* _Task prompt_: Before copying, set the images aside; then transcribe every entry below exactly.
*** Opening Data under study ***
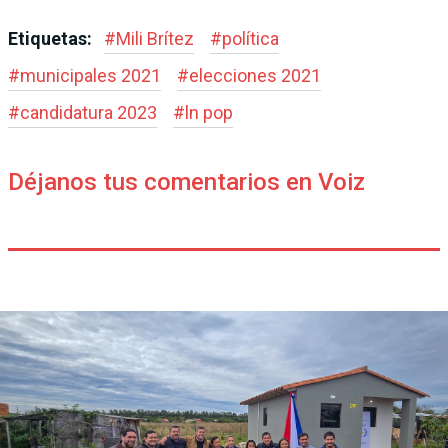
Etiquetas:
#
Mili Brítez
#
política
#
municipales 2021
#
elecciones 2021
#
candidatura 2023
#
ln pop
Déjanos tus comentarios en Voiz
*** Closing Data under study ***
* _Output of the exercise_:
Etiquetas:
#
Mili Brítez
#
política
#
municipales 2021
#
elecciones 2021
#
candidatura 2023
#
ln pop
Déjanos tus comentarios en Voiz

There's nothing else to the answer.